Two methods are used to put people to sleep during a colonoscopy - conscious sedation and deep sedation. A new study looked at colonoscopy complications associated with deep sedation.
Colonoscopy complications are rare. Less than 1 percent of individuals undergoing the colorectal cancer screening have problems.
Researchers have found, though, that complications are slightly higher in patients who were given deep sedation medications.
"Ask what type of sedation you will receive."
Serious complications (adverse events) caused by a colonoscopy are very unlikely. Still, some people will need to be hospitalized after this procedure.
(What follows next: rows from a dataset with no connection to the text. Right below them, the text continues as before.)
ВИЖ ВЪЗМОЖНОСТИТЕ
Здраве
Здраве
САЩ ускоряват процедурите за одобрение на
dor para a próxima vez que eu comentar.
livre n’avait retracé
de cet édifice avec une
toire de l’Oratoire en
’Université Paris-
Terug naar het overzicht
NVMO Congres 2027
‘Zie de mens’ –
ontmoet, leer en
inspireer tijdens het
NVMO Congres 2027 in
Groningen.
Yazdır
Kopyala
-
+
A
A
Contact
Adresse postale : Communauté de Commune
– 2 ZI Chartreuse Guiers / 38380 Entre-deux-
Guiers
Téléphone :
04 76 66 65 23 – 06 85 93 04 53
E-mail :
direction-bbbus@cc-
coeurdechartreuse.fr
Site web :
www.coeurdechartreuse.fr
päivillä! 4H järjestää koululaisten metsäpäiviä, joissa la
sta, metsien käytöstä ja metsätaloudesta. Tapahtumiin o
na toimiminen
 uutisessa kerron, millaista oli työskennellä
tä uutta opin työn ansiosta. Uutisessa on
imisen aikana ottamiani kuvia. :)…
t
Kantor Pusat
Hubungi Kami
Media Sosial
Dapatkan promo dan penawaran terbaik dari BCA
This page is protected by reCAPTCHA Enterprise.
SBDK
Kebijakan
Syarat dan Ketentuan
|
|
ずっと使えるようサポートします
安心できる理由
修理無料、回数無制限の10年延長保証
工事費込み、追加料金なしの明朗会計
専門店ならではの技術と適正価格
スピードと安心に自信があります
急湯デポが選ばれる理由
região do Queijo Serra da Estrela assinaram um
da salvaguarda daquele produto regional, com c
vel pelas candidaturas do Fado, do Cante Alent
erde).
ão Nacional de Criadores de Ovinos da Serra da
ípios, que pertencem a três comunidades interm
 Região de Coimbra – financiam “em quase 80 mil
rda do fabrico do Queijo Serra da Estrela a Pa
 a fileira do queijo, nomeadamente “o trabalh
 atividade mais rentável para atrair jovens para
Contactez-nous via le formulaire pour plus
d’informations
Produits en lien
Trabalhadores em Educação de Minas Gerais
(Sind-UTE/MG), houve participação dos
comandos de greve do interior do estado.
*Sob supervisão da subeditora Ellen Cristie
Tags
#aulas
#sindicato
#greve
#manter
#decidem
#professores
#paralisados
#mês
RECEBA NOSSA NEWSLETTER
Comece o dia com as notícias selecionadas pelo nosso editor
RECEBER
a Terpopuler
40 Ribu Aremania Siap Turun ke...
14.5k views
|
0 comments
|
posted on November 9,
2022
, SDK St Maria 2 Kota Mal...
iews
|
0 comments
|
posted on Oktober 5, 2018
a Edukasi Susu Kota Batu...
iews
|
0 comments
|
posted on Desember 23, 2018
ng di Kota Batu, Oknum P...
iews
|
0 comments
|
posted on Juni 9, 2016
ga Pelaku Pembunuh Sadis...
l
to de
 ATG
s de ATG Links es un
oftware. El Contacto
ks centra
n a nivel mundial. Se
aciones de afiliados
Some patients may experience rupturing or trauma to the spleen, or the colon can accidentally be punctured (perforation). Also, some unconscious patients can suffer what’s called aspiration pneumonia, which is usually caused by vomiting during the procedure.
A group of researchers sought to learn if these complications were worse in people given deep sedation anesthesia.
Gregory S. Cooper, MD, of University Hospitals Case Medical Center in Cleveland, Ohio, led the study that analyzed the number of hospitalizations that occurred within 30 days of a colonoscopy.
Researchers evaluated a 5 percent random sample of Medicare patients in a Surveillance, Epidemiology and End Results (SEER) database.
The sample included a total of 100,359 individuals over the age of 65 who received 165,527 outpatient colonoscopies between January 2000 and November 2009.
A total of 21.2 percent – or 35,128 individuals – were given anesthesia for the procedure. The practice of using anesthesia has more than doubled in recent years, the authors noted.
Among all the 165,527 procedures, 284 patients had complications. This number equates to an absolute risk of 0.17 percent.
The most common complication was aspiration, suffered by 173 people. Colon perforation occurred in 101 individuals and 12 people had some form of spleen injury.
Researchers found that patients who were in deep sedation were more likely to have had complications (0.22 percent) compared to patients who were not given anesthesia (0.16 percent).
“Although the absolute risk of complications is low, the use of anesthesia services for colonoscopy is associated with a somewhat higher frequency of complications, specifically, aspiration pneumonia,” the authors concluded.
This study was published March 11 in JAMA Internal Medicine. The research was supported in part by grants from the National Cancer Institute at the National Institutes of Health and from the National Center for Advancing Translational Sciences at the National Institutes of Health. No conflicts of interest were reported.